Pipenv install with all the flags, explained

Posted on Thu 19 November 2020 in programming

A common pattern of using pipenv in containers is to install as follows:

COPY Pipfile Pipfile.lock ./
RUN pip install --upgrade pip && \
    pip install pipenv && \
    pipenv install --system --deploy --ignore-pipfile && \
    pipenv --clear

What is going on here, exactly? How does one understand the intersection of the flags given to pipenv? What gets installed, and from where?
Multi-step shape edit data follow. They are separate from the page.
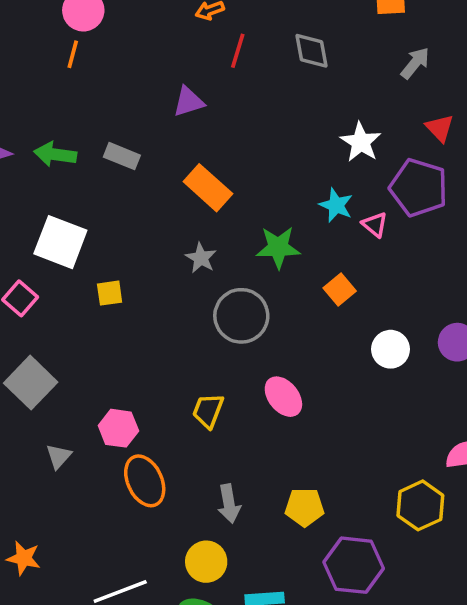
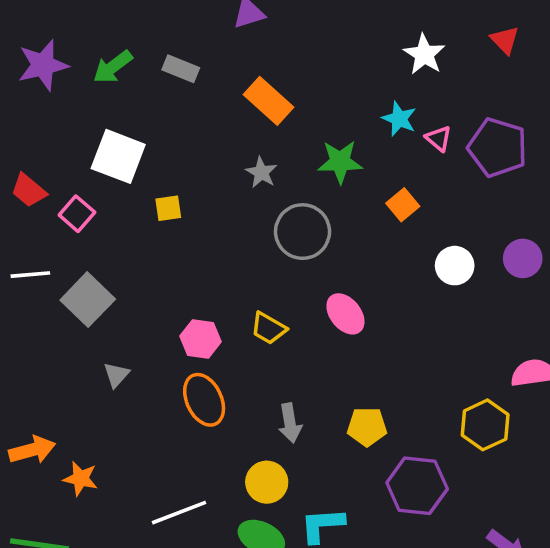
green arrow: (55, 154) -> (113, 67), turned -45
purple pentagon: (419, 188) -> (498, 147), moved
yellow trapezoid: (208, 411) -> (269, 328), turned -81
pink hexagon: (118, 428) -> (200, 339), moved

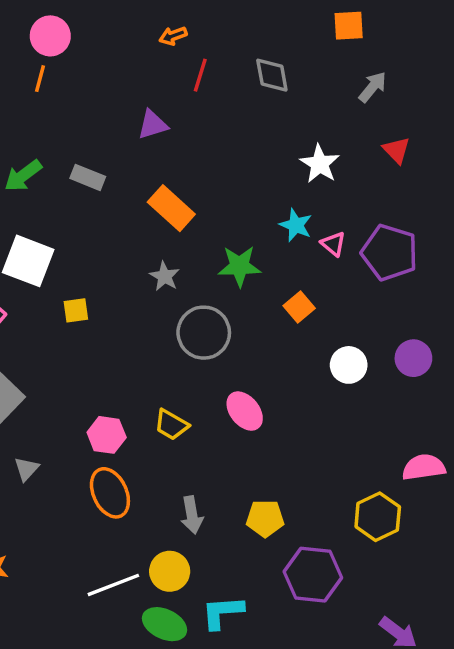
white line: (179, 513) -> (113, 585), moved

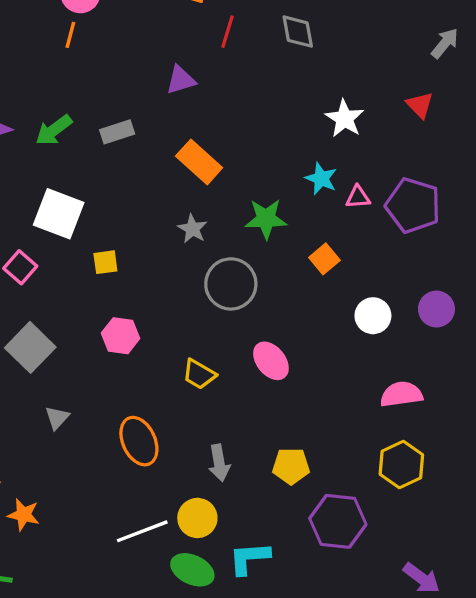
gray arrow: (373, 87) -> (445, 43), moved
gray rectangle: (88, 177) -> (117, 132), turned -40
pink triangle: (333, 244) -> (358, 197), turned -44
pink hexagon: (107, 435) -> (121, 336), moved
pink semicircle: (424, 467) -> (401, 394), moved

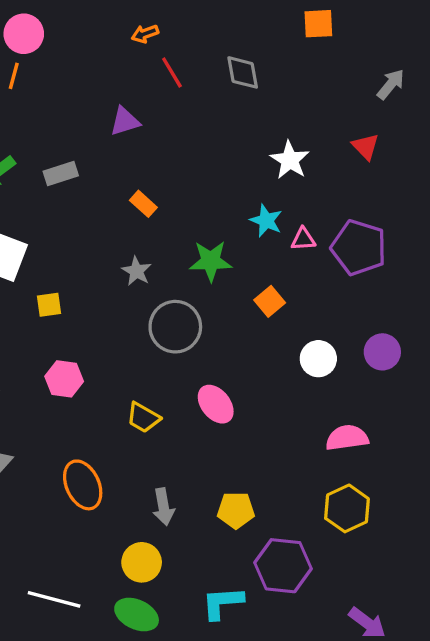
red line: (228, 32) -> (172, 72), turned -48
orange rectangle: (199, 162) -> (143, 204), size x0.6
white line: (142, 531) -> (54, 599), moved, turned 36
cyan L-shape: (249, 558) -> (222, 603), moved

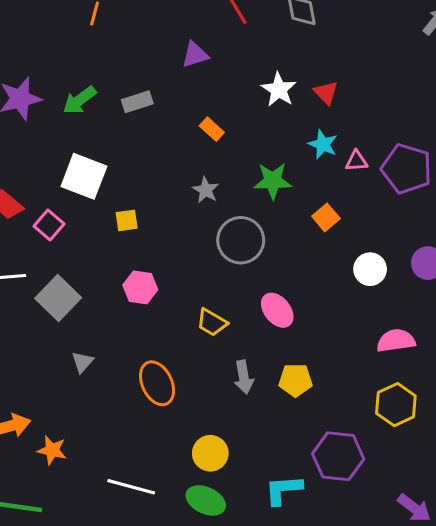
red triangle: (365, 147) -> (326, 93), moved
white star: (290, 160) -> (279, 90), moved
gray arrow: (163, 507) -> (244, 377), moved
yellow pentagon: (236, 510) -> (295, 380), moved

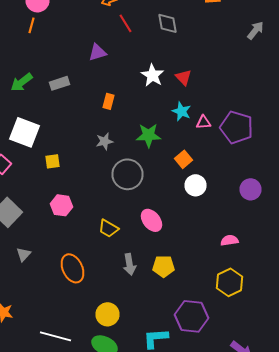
orange rectangle: (212, 129) -> (108, 101), turned 63
gray star: (206, 190) -> (104, 141), turned 30
white circle: (370, 269) -> (196, 185), moved
pink semicircle: (396, 341) -> (230, 240), size x0.7

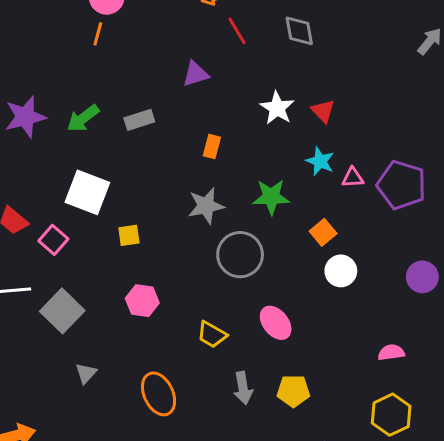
gray star: (104, 141) -> (206, 206), size x1.4

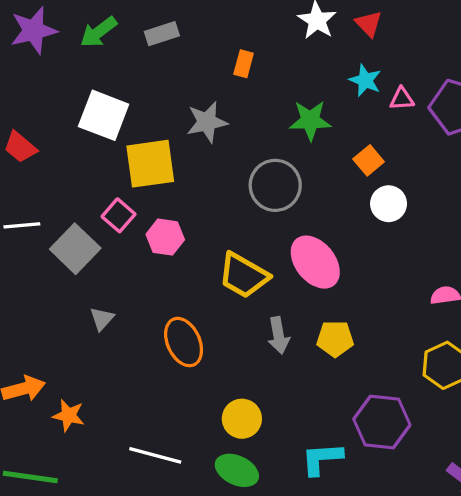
gray star: (206, 206) -> (207, 122), moved
yellow square: (129, 235) -> (150, 164), size x2.0
pink square: (53, 240) -> (119, 215), moved
pink ellipse: (276, 323) -> (315, 262), size x1.4
yellow trapezoid: (212, 335) -> (244, 275), size x1.5

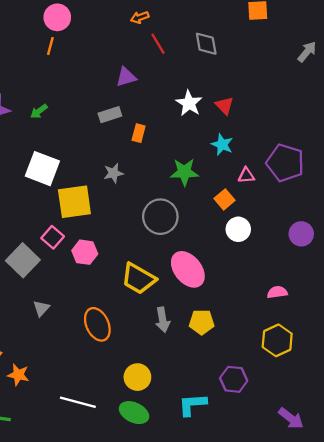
green arrow: (99, 32) -> (39, 111), size x0.7
gray rectangle: (162, 34) -> (110, 115), moved
pink triangle: (402, 99) -> (246, 175), moved
gray star: (207, 122) -> (113, 173), size x0.7
purple hexagon: (382, 422) -> (234, 379), size x0.7

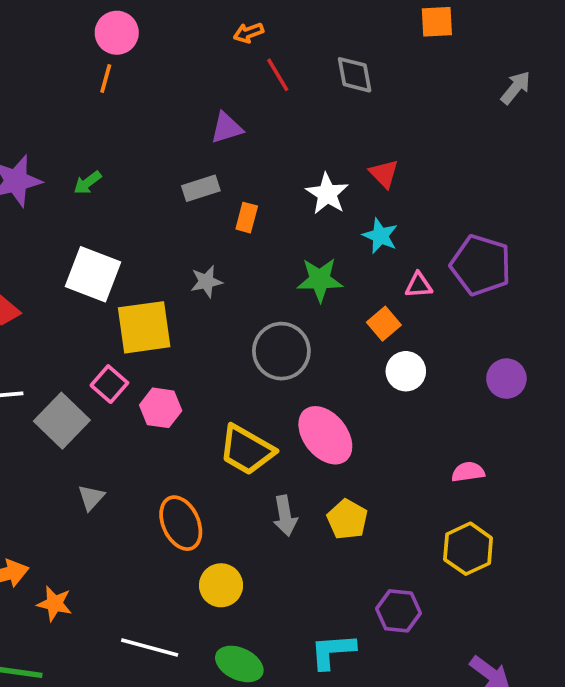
white star: (189, 103) -> (327, 194), moved
yellow pentagon: (202, 322) -> (347, 519), turned 30
yellow circle: (137, 377) -> (221, 585), moved

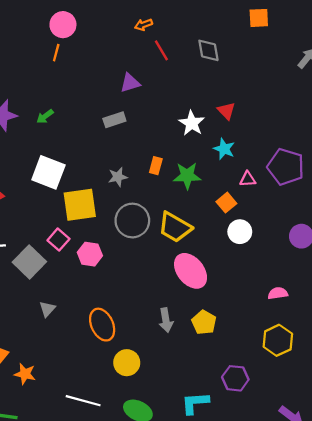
orange rectangle: (247, 218) -> (156, 166), moved
gray circle: (281, 351) -> (132, 221), moved
yellow trapezoid: (247, 450) -> (175, 227), moved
This has been confusing to me and others, according to various threads on the internet (1, 2, 3).

Explanation

Here is my understanding after really digging into this.

--system: this flag means that dependencies will be installed to the system Python; no virtual environment will be created.
--deploy: According to the documentation, "This will fail a build if the Pipfile.lock is out–of–date, instead of generating a new one." The important thing to note is that this step is really simple. Pipenv computes the hash of Pipfile. It then looks up the hash from Pipfile.lock and compares the two. If they are the same, then pipenv concludes that Pipfile.lock is up-to-date. That's the end of the impact of this flag.
- If you look under the covers at Pipfile.lock, you can see it stores the hash of the Pipfile that it was generated from in the _meta section, like so:
  
  { "_meta": { "hash": { "sha256": "dd9ca1ebdc0969e8187e275e07342277f4d7fc45b3fca7250b70f100891f94fa" },
--ignore-pipfile: This causes pipenv to, not surprisingly, ignore Pipfile and instead install what is directly specified in Pipfile.lock. However, the default behavior of this is to use the same mechanism as above to see whether the Pipfile.lock is out of date, and if so, to re-lock the Pipfile.lock. In conjunction with --deploy, this behavior is moot because that flag will already cause the install to fail if the files are out-of-date, and now there is no circumstance in which the lockfile will be re-locked.

So we have the following stylized algorithm for this install:

if hash(Pipfile) != computed hash stored in Pipfile.lock
    fail
else
    for each specific dependency in Pipfile.lock
        install the dependency using the system Python

To fully understand the behavior of any code, there is often no substitute for reading the source directly. The function to understand is do_init in pipenv/core.py which is responsible for the behavior of pipenv install when no packages are specified at the command line. Note that both do_install and do_sync call do_init for the heavy lifting.

Comparison with sync

Others have noted that this behavior is similar to pipenv sync. Previously, there was no support for pipenv sync --system (in a failure of symmetry) but a recent pipenv update did introduce this feature (PR #4441 included in pipenv 2020.11.4).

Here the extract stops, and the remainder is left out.